En 2011 comme en 2006 l’armée une fois encore manifesta bruyamment à Bobo et à Ouaga et même au sein de la garde présidentielle, si bien que Blaise décampa pour se réfugier dans son village à Ziniaré. Lorsque  Naaba Sorgho, Le monarque de Tenkodogo fit assassiner Mahamoudou Kéré, un de ses sujets, opposant au CDP–parti au pouvoir–, la population sortie les 29 et 30 Juin 1999 et fit trembler le pouvoir. L’assassinat le 6 Juin 2000 par balle de Nébié Flavien, élève non-manifestant, en fin de cycle du primaire, âgé de 12 ans, lors d’une grève des élèves et étudiants, par la soldatesque de Compaoré, et la mort donnée à l’élève-collégien Justin Zongo à la fin du mois de Février 2011 suite à une maltraitance policière, suscitèrent marches organisées par le Collectif, mais aussi colère, émeutes, et casses.
Tous ces mouvements de colère  et d’autres, soutenus par le Collectif et la population, infestaient en même temps l’ensemble du territoire et rongeaient le pouvoir CDPiste de Compaoré. La chute lamentable de Blaise Compaoré le 30 Octobre 2013, n’était donc pas la conséquence d’un seul mouvement spontané de la population.


Eléments Objectifs pour Chasser Ouattara


En Côte d’Ivoire, il y a des éléments objectifs indiscutables pour que l’insurrection devienne une véritable puissance du renversement du système mafieux du rebelle-criminel-Ouattara. Puisque le Burkina, dans le même contexte n’a pas pratiqué autrement afin de s’opposer à Compaoré, Diendéré, et leur machine à tuer le RSP–Régiment de Sécurité Présidentielle. Ceux qui espèrent renverser Ouattara par le soulèvement de la rue, devraient affaiblir sa politique de quadrillage des institutions. Déshabiller ses structures satellites, et hommes liges dans toutes les sphères politique, civile, et militaire. Ensuite le quadriller en  même temps que ses soutiens internes qui n’ont de conviction que les gains qu’ils tirent de ce régime qui n’est pas véritablement crédible.
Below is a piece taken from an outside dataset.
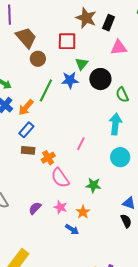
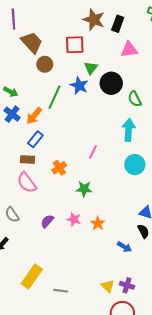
blue star: (70, 80) -> (79, 86), turned 30
brown rectangle: (28, 150) -> (27, 159), moved
pink semicircle: (60, 178) -> (27, 183), moved
green star: (93, 185) -> (84, 189), moved
blue arrow: (72, 229) -> (124, 247), moved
Inutile de se laisser bercer par ces pasteurs/prophètes qui disent ou prophétisent que “le soleil est en train de se lever pour la Côte d’Ivoire,” et se dédisent ou se contredisent. C’est par le réalisme politique—et non par les cauris bibliques ou une autosatisfaction après quelques frémissements, quelques remous, quelques secousses, quelques troubles, sans réel importance, que l’on pourrait chasser cet esclave que la France—accompagnée de ses soutiens au sein du Conseil de sécurité—a contribué ostensiblement et puissamment à porter au pouvoir.  C’est donc par une série d’insurrections sans répit que l’on peut “tourner la page Ouattara” qui “fait du bruit pour rien du tout,” et “Confier le pays à quelqu'un d’autre.” Comme pense Amara Essy. Alors, Koné Bruno, son tchakou—perroquet comme disent les Congolais—, qui disait le 20 Avril 2016 que “seuls 200 Ivoiriens font semblant de souffrir sinon la Côte d'Ivoire se porte bien” s’en ira avec les autres, avec femmes, enfants, et petits-enfants, sans valise.